There is some good cop, bad cop dynamic in most marriages. Parents will disagree on how much time children should be able to spend online, what children do with their friends, and the consequences for disrespect and disobedience. Wise parents prize unity in their marriages, and when they are at odds over how to parent, they are determined to pray and work through those differences rather than simply resign themselves to impasse and look for other ways to implement their ideas.

Permissive parents, please beware. You can justify this as simply counterbalancing the more “rigid” spouse. That wink to a child, which says, “Talk to me later and we will work it out,” is another way of saying, “We both know that Dad [Mom] doesn’t get it, but we do.” You might have very good intentions, but you are being divisive.
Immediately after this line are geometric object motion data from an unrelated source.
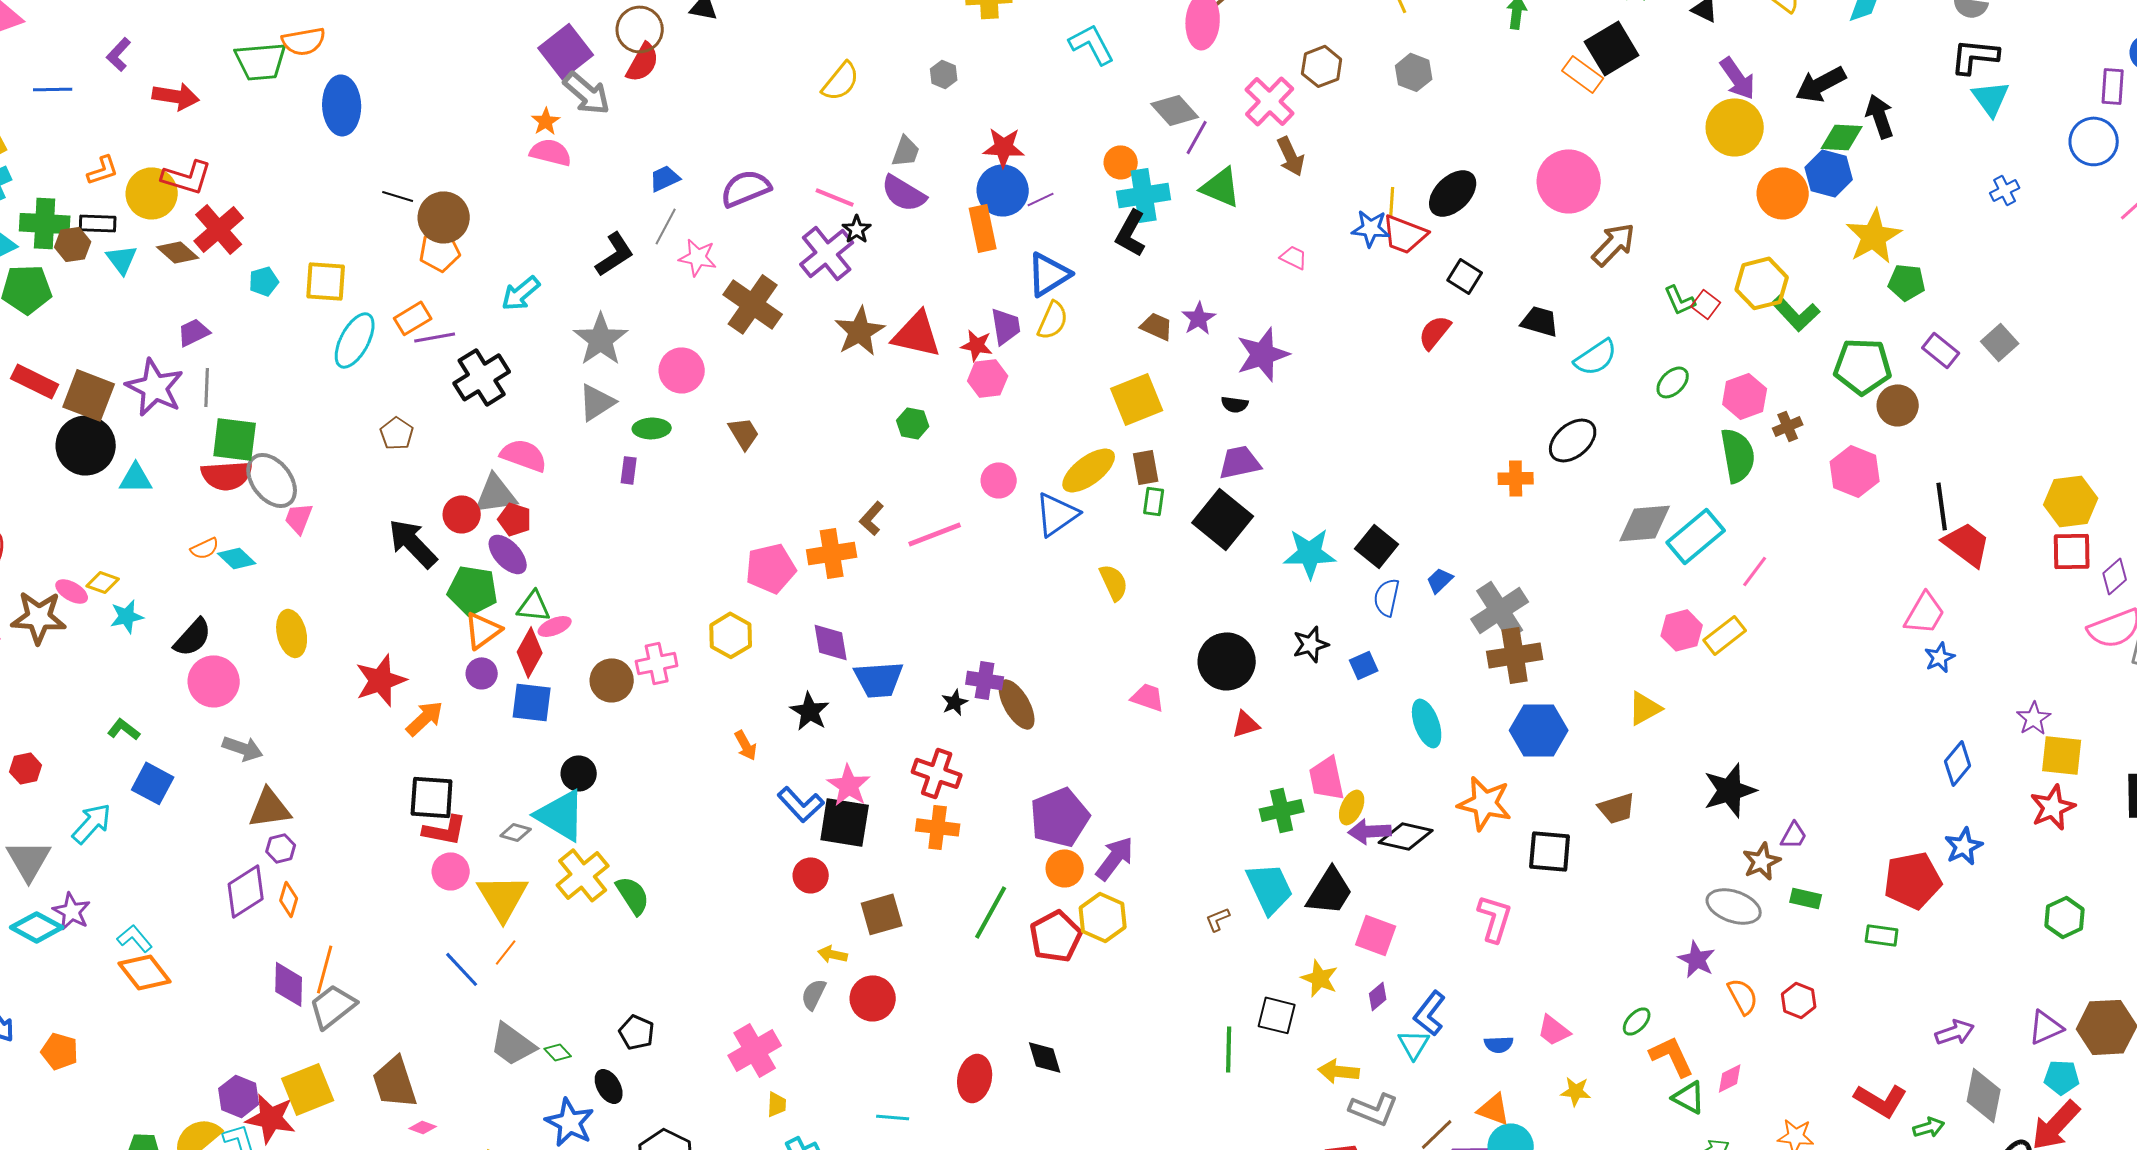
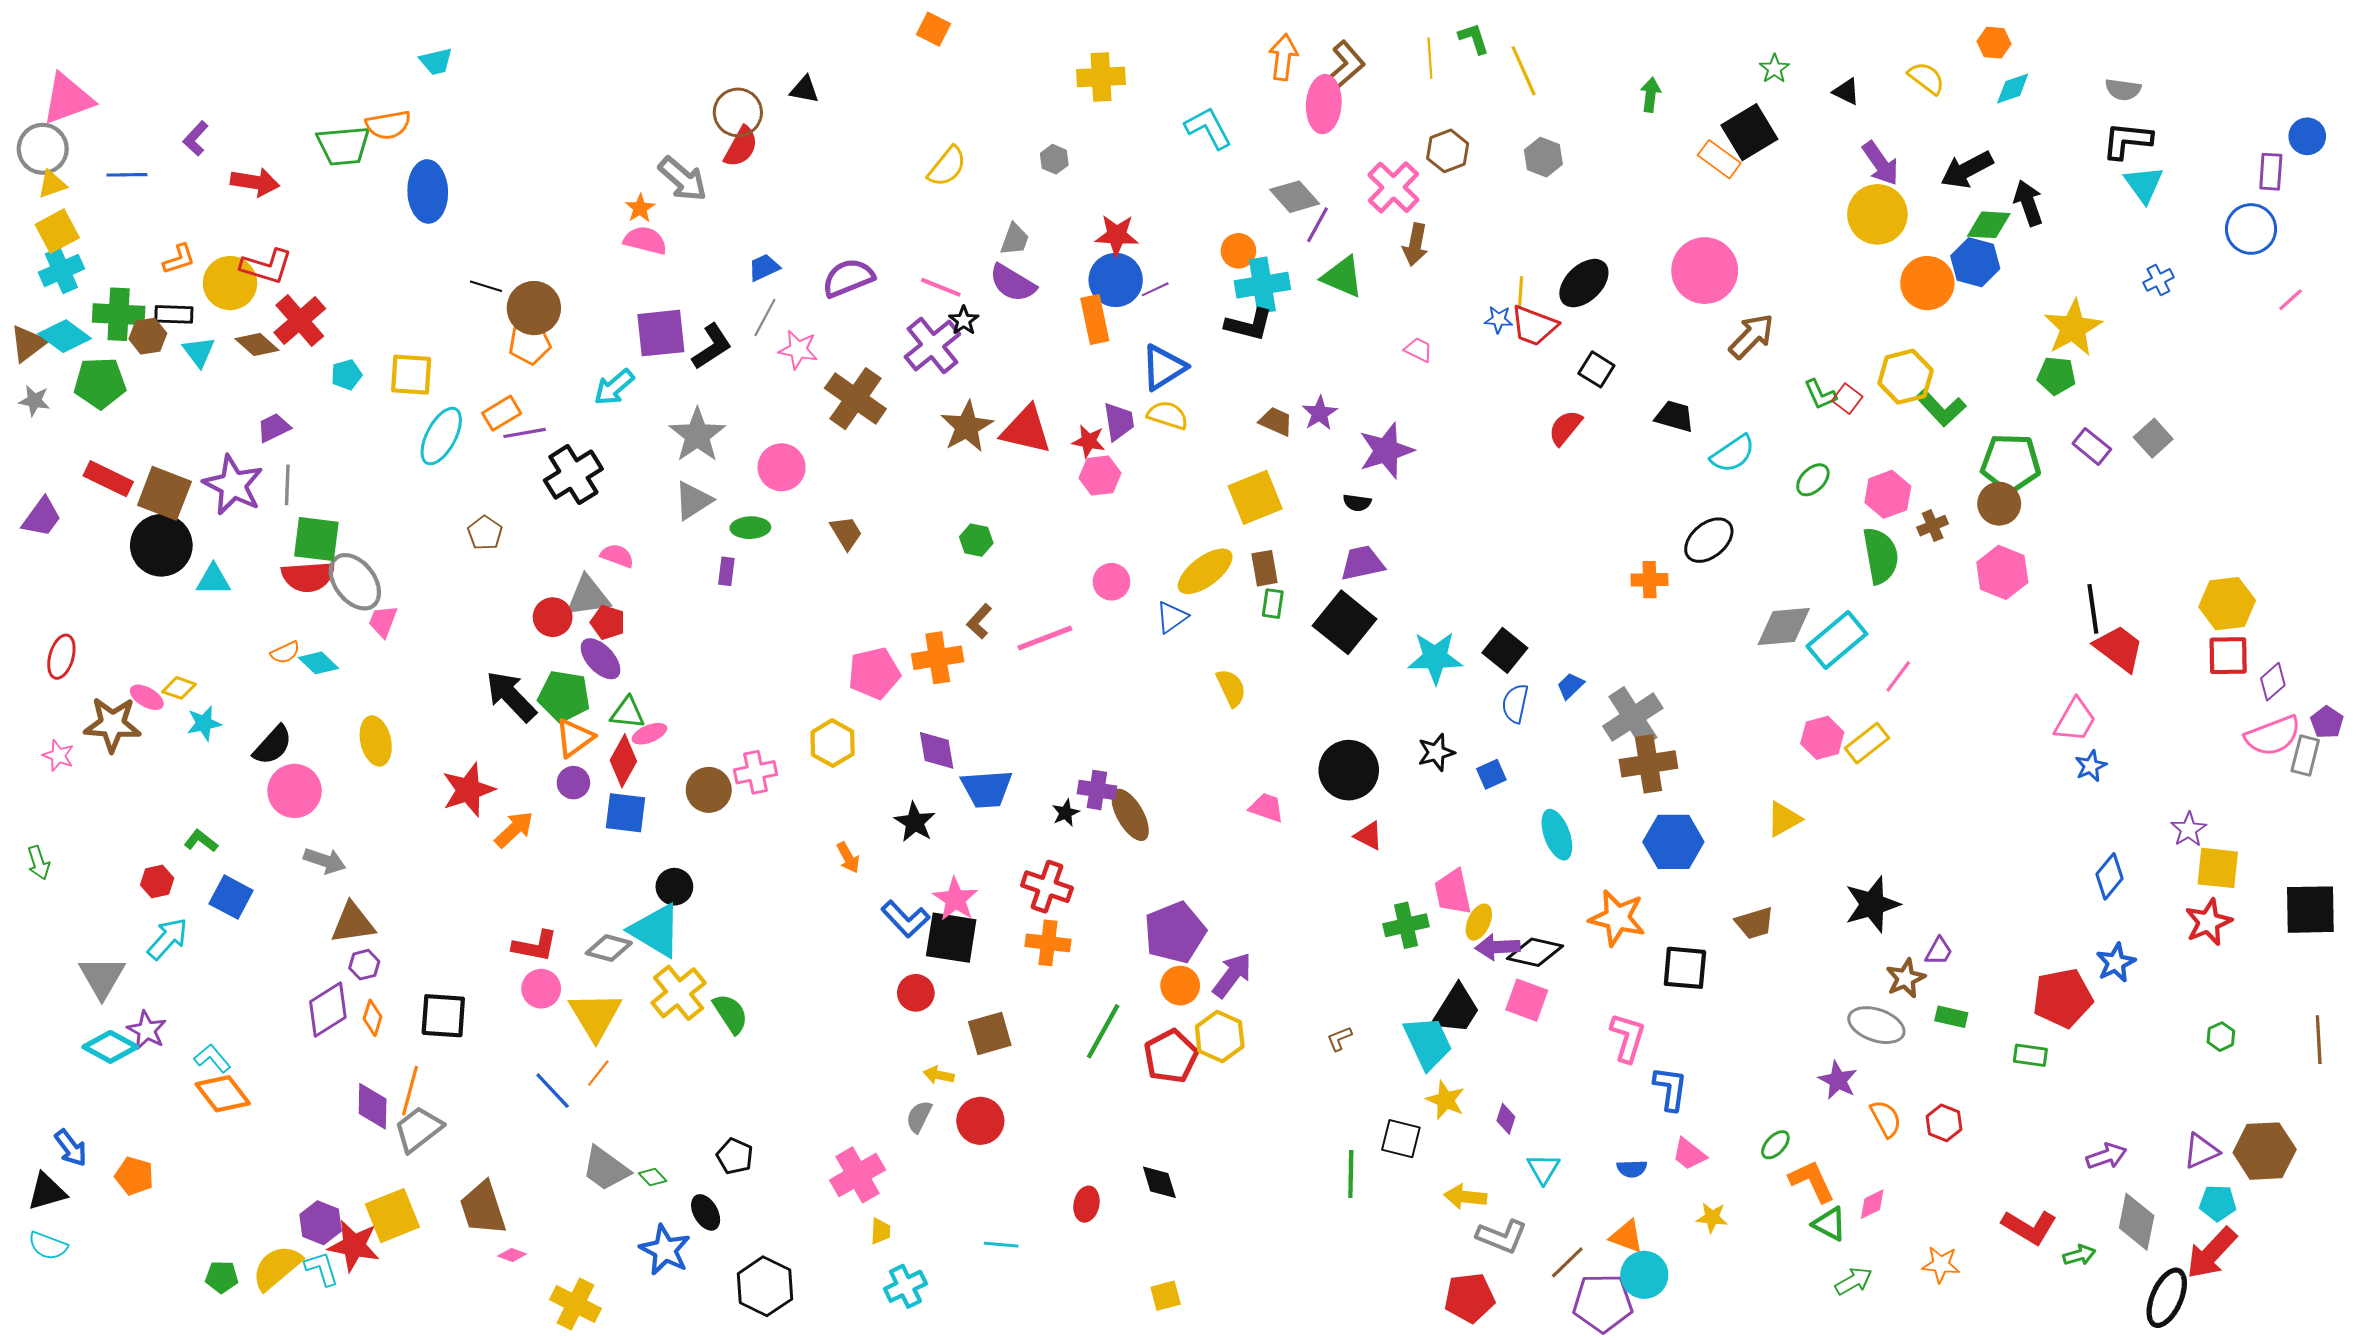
purple square: (566, 51) -> (661, 333), moved, turned 32
brown arrow: (1291, 156) -> (1415, 245), turned 36
blue star: (1371, 228) -> (1499, 319), size x0.7
black L-shape: (1131, 233) -> (1249, 325), turned -105
yellow star: (1874, 236) -> (2073, 328), moved
yellow semicircle: (1053, 320) -> (1168, 415), turned -96
brown circle: (1898, 405) -> (1999, 504), moved
green hexagon: (913, 423) -> (976, 540), moved
pink semicircle: (524, 455) -> (617, 556), size x0.7
blue triangle: (1057, 514) -> (1172, 617), size x0.7
black arrow: (413, 543) -> (511, 696), moved
red triangle: (1246, 724) -> (1369, 836), turned 44
red hexagon: (26, 768) -> (157, 881), moved
black square: (432, 797) -> (443, 1016), moved
gray diamond: (516, 832) -> (609, 948), size x1.4
cyan trapezoid: (1270, 888) -> (1428, 1043), moved
green hexagon: (2065, 917) -> (2221, 1037), size x0.7
pink square: (1376, 935) -> (1527, 1000), moved
purple diamond: (1378, 996) -> (1506, 1119), turned -32
blue L-shape: (1430, 1013) -> (1670, 1089), moved, turned 150
red ellipse: (975, 1078) -> (1086, 1204), size x0.7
Even if you are trying to compensate for a parent who uses power in harmful ways, living in fear and sidestepping the problem will not benefit your family in the long run. Be courageous. Seek help.

Bad cops, please beware. Yes, you might feel tired and outnumbered. You might be working hard to keep the household from descending into chaos. But you, too, can excuse your actions. You can be prone to anger and attribute your demeaning words to the stresses of the day and children who don’t listen to a normal tone of voice. All true, but these excuses keep you from seeking help to grow in gentleness and wisdom.
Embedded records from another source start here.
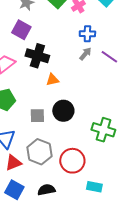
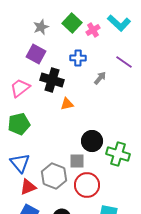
blue cross: (87, 34) -> (78, 58), moved
purple line: (109, 57) -> (124, 62), moved
black circle: (63, 111) -> (92, 141), moved
gray square: (37, 116) -> (77, 161), moved

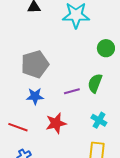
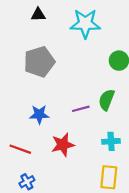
gray pentagon: (35, 64) -> (39, 62), moved
cyan cross: (99, 120) -> (111, 141), turned -35

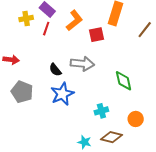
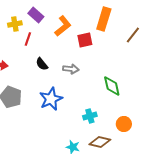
red line: (46, 29) -> (28, 39), moved
gray arrow: (82, 64) -> (71, 69), size x0.7
black semicircle: (55, 70) -> (42, 64), moved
Don’t be blinded by your good intentions. If you lean toward anger or being reactive, know that a wise person listens and follows a measured, careful course. You might default to power, yet your King gave up power and pursued a path of gentleness and patience with you. Perhaps you do use the law in a way that misses a child’s heart. Your laws might be worthy ones, but if they miss Christ, they push both you and your children into performance rather than dependence and prayer. You seem to be doing all the heavy lifting in the home, but anger is often the easy way out because it gets the results you want without caring for a child’s heart. Your child needs more of Jesus. You do too.

Now for the good work of humble listening to each other, seeking the Spirit’s help, discovering the path of unity, and speaking public blessings.